Settings-set-access-rights-users-7.png

Suppose a parent item and a non-inheriting subitem have the same user or group, and the access rights for the user or group differ between the parent and the subitem. In that case, the parent's settings are applied when you select Apply Settings for all subitems. For example:

  • If the Alloy Track parent item has user Abbie with only Read access set, and Book a Demo has user Abbie with all access rights set, then Apply Settings for all subitems resets Abbie's access rights on Book a Demo to Read access only
  • Conversely, suppose Alloy Track has user Abbie with all access rights, and the subitem has user Abbie with only Read access. In that case, Apply Settings for all subitems gives user Abbie all access rights on the subitem.

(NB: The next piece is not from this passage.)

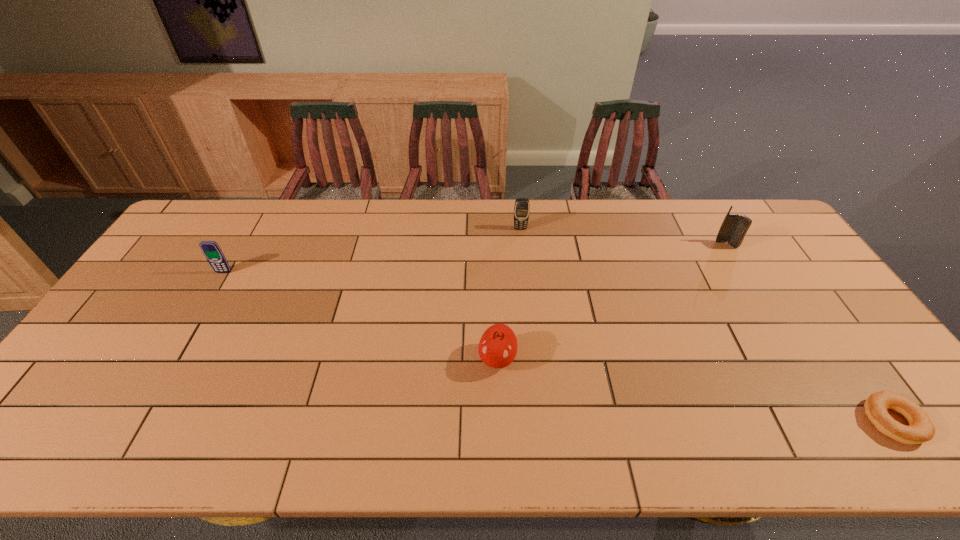 Identify the location of free region located 0.270m on the keyboard of the rightmost cellular telephone. Image resolution: width=960 pixels, height=540 pixels. (767, 313).

Find the location of a particular element. The width and height of the screenshot is (960, 540). vacant space situated 0.230m on the front-facing side of the leftmost cellular telephone is located at coordinates (188, 333).

The width and height of the screenshot is (960, 540). Identify the location of vacant space situated 0.140m on the front face of the second cellular telephone from left to right. (523, 258).

At what (x,y) coordinates should I click in order to perform the action: click on free space located on the left of the apple. Please return your answer as a coordinate pair (x, y). The width and height of the screenshot is (960, 540). Looking at the image, I should click on (444, 359).

Find the location of a particular element. This screenshot has width=960, height=540. free space located on the back of the shortest object is located at coordinates (797, 286).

Remove a user or group from the access rights list

To remove a user or group from the access list, clear all of the access rights for that user or group and click Save.

Use an audience in an access rights list

The Personalization feature uses audiences; you need administration access rights to manage audiences. If you want an editor to manage audiences without providing access to the entire admin view, you can make the editor a member of AudienceAdmins. This group provides access only to the Audience option in the top menu. AudienceAdmins comes with Optimizely, but you must add it through Settings > Access Rights > Administer Groups > Create Group > AudienceAdmins.

AudienceAdmins.png

You can set specific access rights for audiences, letting them view specific "hidden" content that is not publicly available. For example, you may want only members of the Visitors from London audience to have access to a Family day at the zoo page with a discount coupon.

This feature is useful to create a "customer area" for registered customers on your website. Being a member of an audience requires a registration and login to access the content.

  1. Go to Settings > Access Rights > Set Access Rights.
  2. Select a node in the content tree.
  3. Click Add Users/Groups.
  4. Select Audiences to view available audiences.
  5. Select an audience and click OK.
Audiences can only have read access.

Access rights for languages

If your website has content in multiple languages, you can define access rights for languages so editors can create content only in languages to which they have access. Enabled languages are displayed in the Config view, but only users with access rights to a language can create and edit content in that language. See Website languages.

Access rights for the CMS platform

See Permissions for information about managing access rights for other parts of the Optimizely Content Management System (CMS) platform.